# Preprocessing

In [78]:
import pandas as pd
import numpy as np

print("Preprocessing and cleaning data...\n")
##Read excel spread sheet of data
data = pd.read_excel('cleaned_data.xls', header=None)

##Declare the column names
data.columns = ['date', 's_and_p_comp', 'dividend', 'earnings',
                'CPI', 'fraction_date', 'long_interest_rate', 'real_price',
                'real_dividend', 'real_total_return_price','real_earnings',
                'real_scaled_earnings', 'CAPE', 'TR_CAPE', 'excess_CAPE', 'montly_bond_return',
                'real_bond_return','10_year_stock_return', '10_year_bond_return',
                '10_year_excess_return']

##Drop all rows with missing data
data = data.replace('NA',np.NaN)

data.head()

##Drop "10 year" columns so there are no rows with missing data after 2011
print("Dropping unfinished columns...")    
data = data.drop(['10_year_stock_return'],axis=1)
data = data.drop(['10_year_bond_return'],axis=1)
data = data.drop(['10_year_excess_return'],axis=1)

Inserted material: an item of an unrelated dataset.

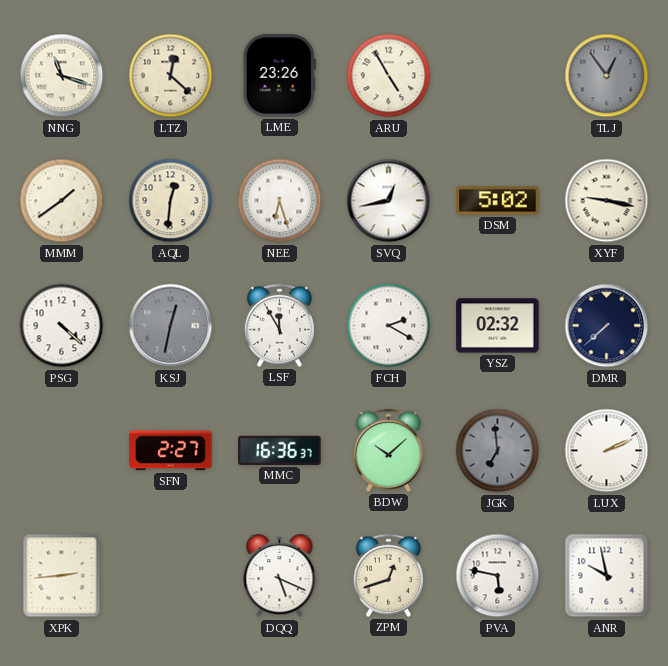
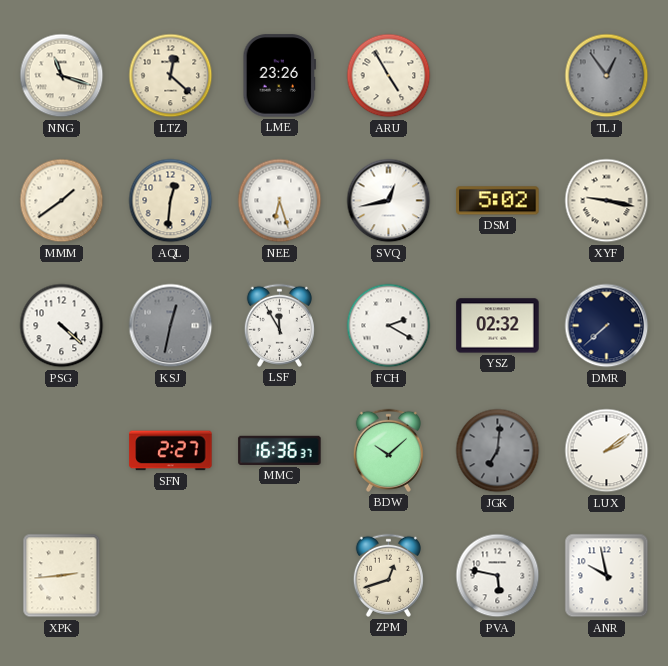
JGK: 6:59 -> 7:01
LUX: 2:11 -> 2:09
DQQ: 5:19 -> none
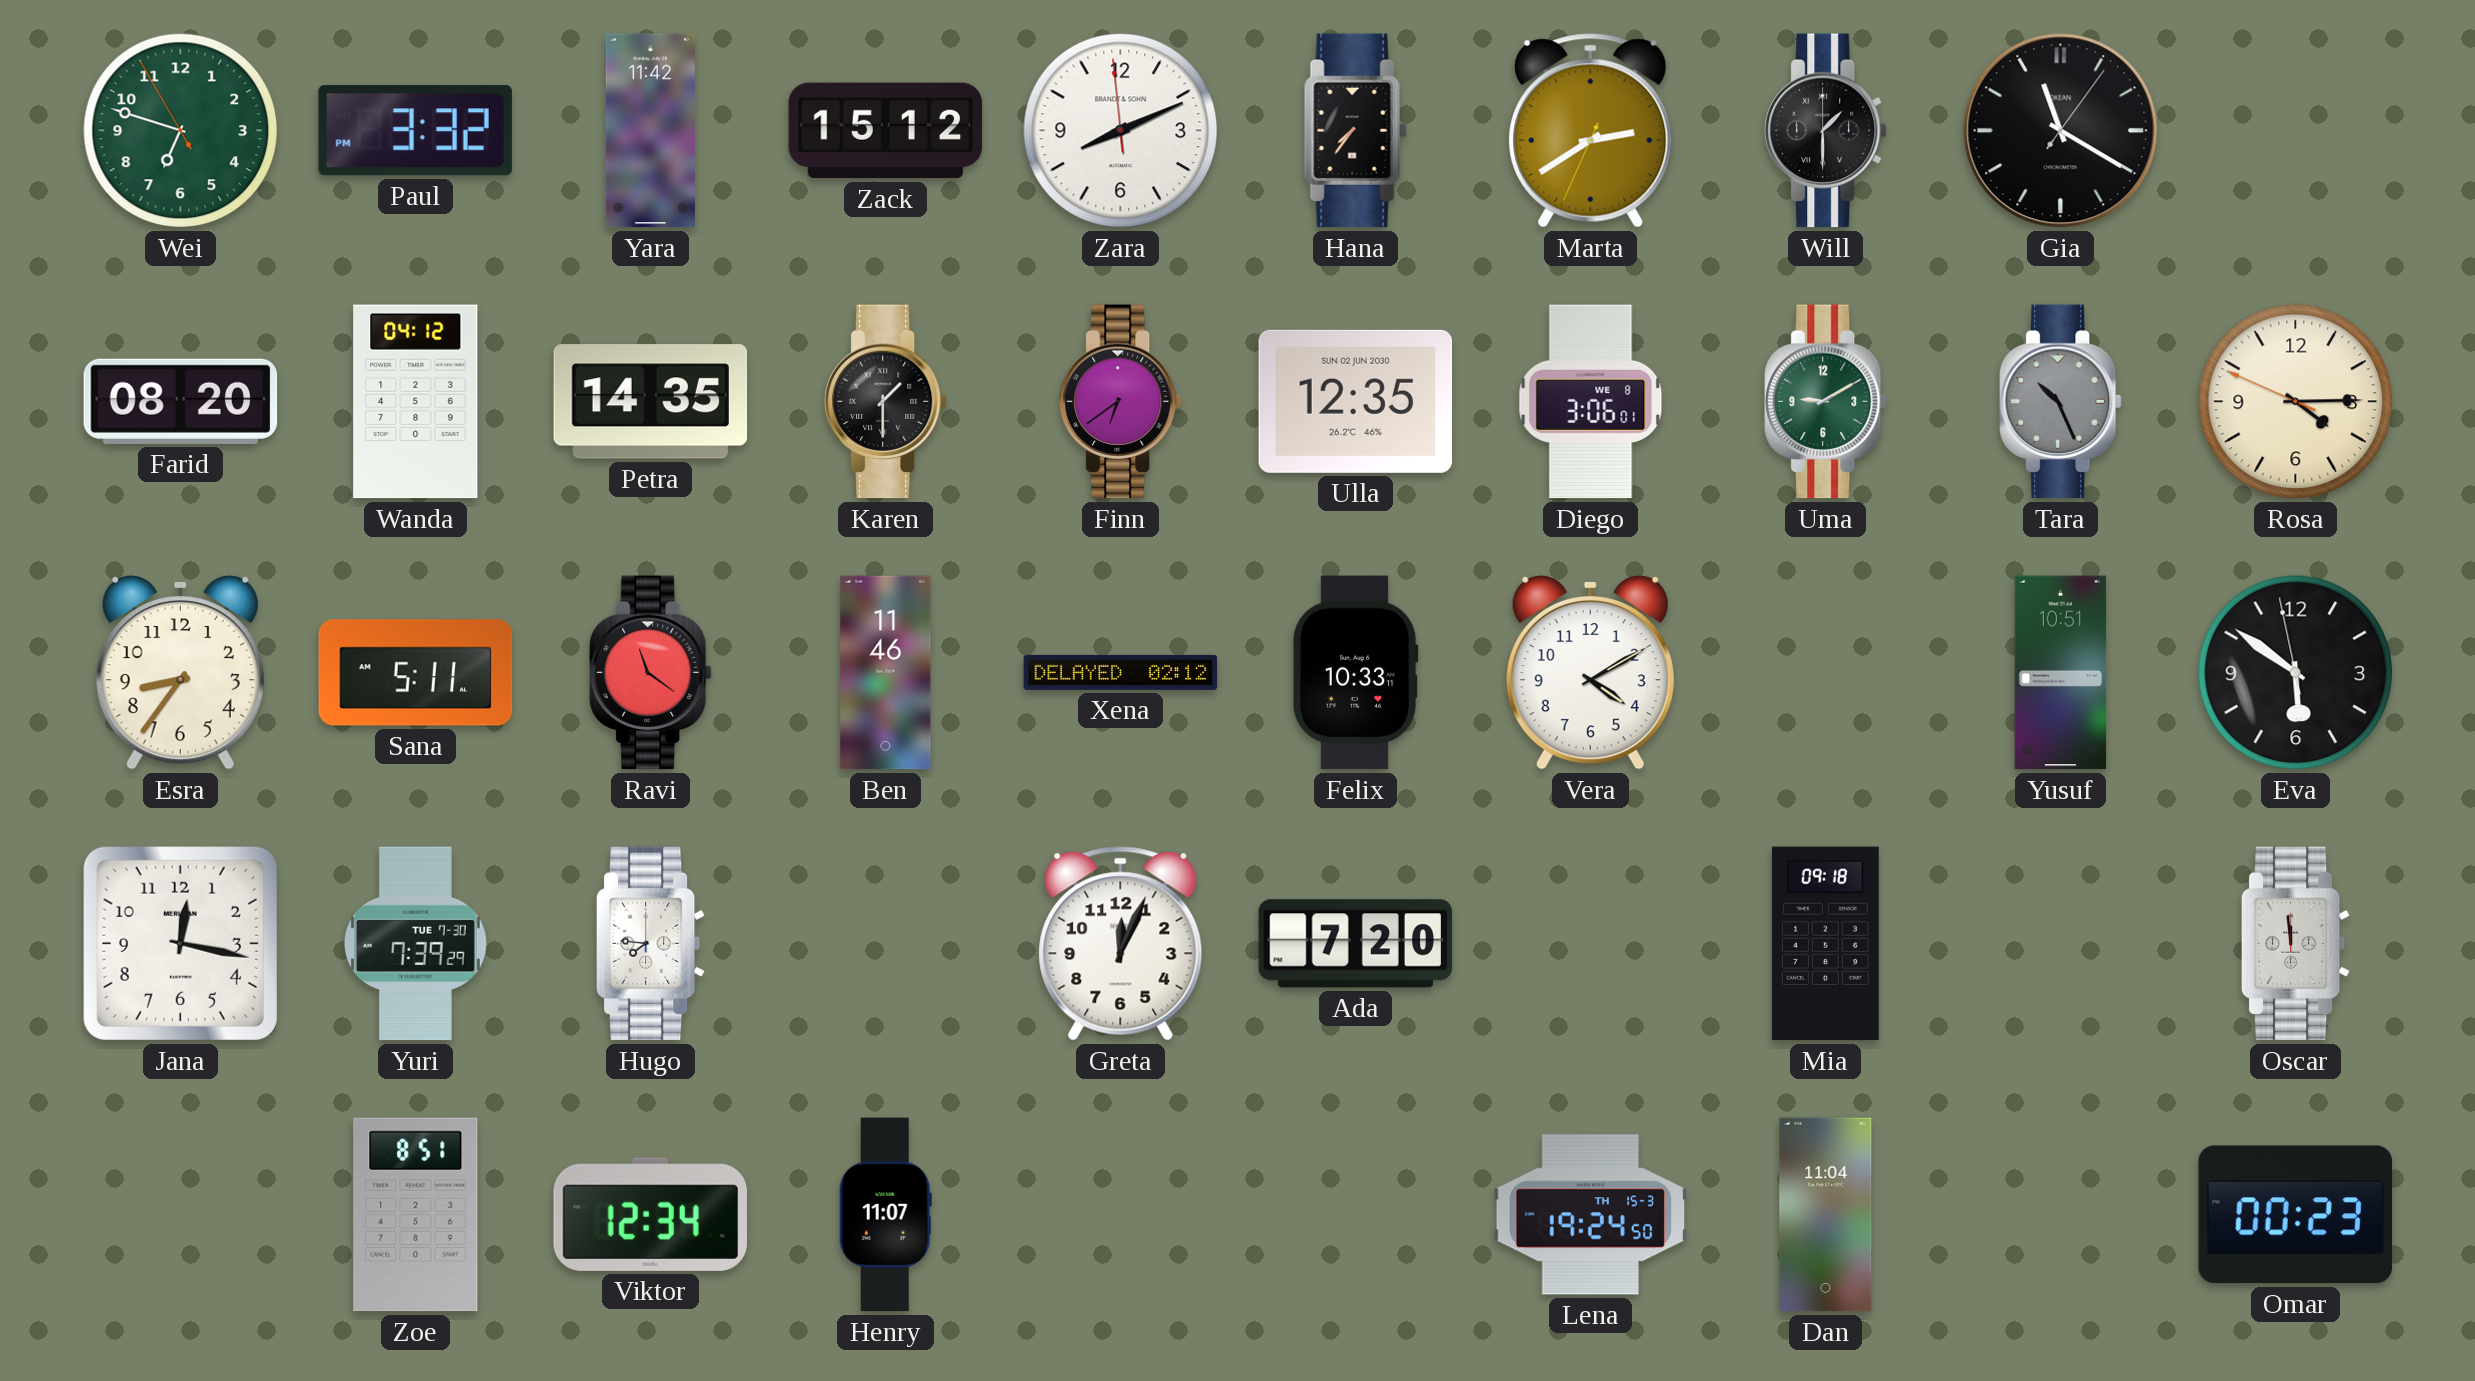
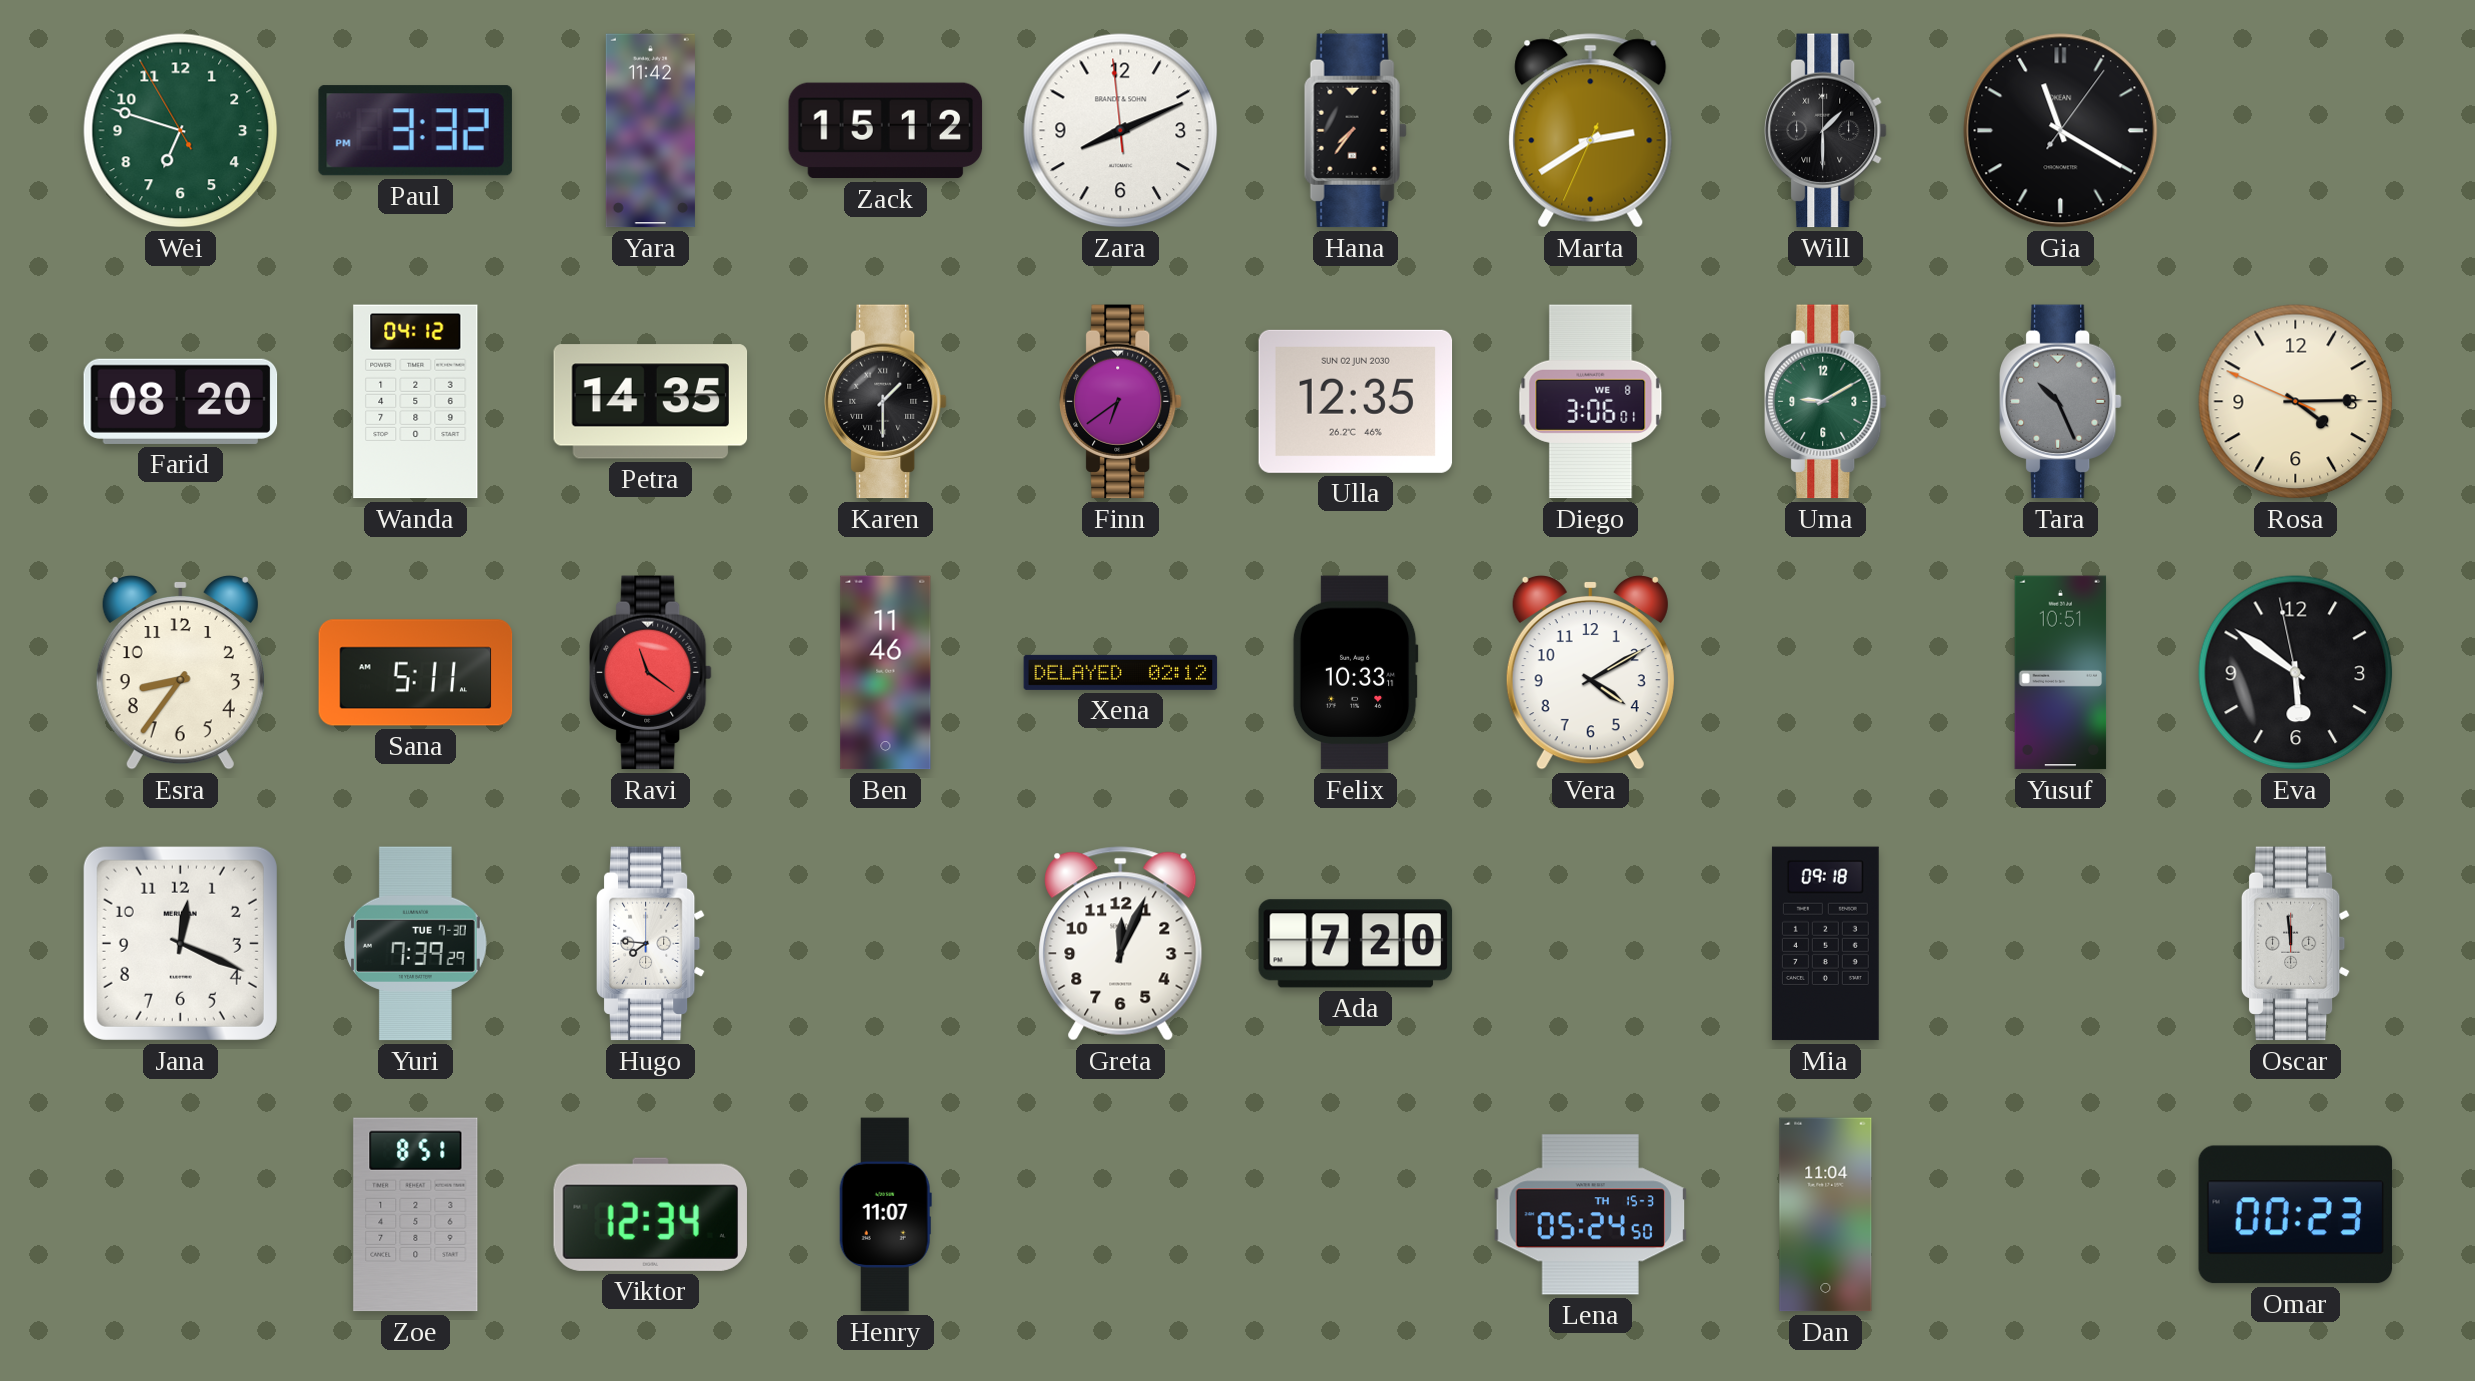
Jana: 12:17 -> 12:19
Lena: 19:24 -> 05:24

##Drop rows with missing data
print("Dropping unfinished rows...")
print('\n\nNumber of rows in original data = %d' % (data.shape[0]))
data = data.dropna()
print('Number of rows after discarding missing values = %d\n' % (data.shape[0]))

#Number
print('Number of instances = %d' % (data.shape[0]))
print('Number of attributes = %d\n' % (data.shape[1]))

##Check to make sure there are no missing values in each column
print('Number of missing values:')
for col in data.columns:
    print('\t%s: %d' % (col,data[col].isna().sum()))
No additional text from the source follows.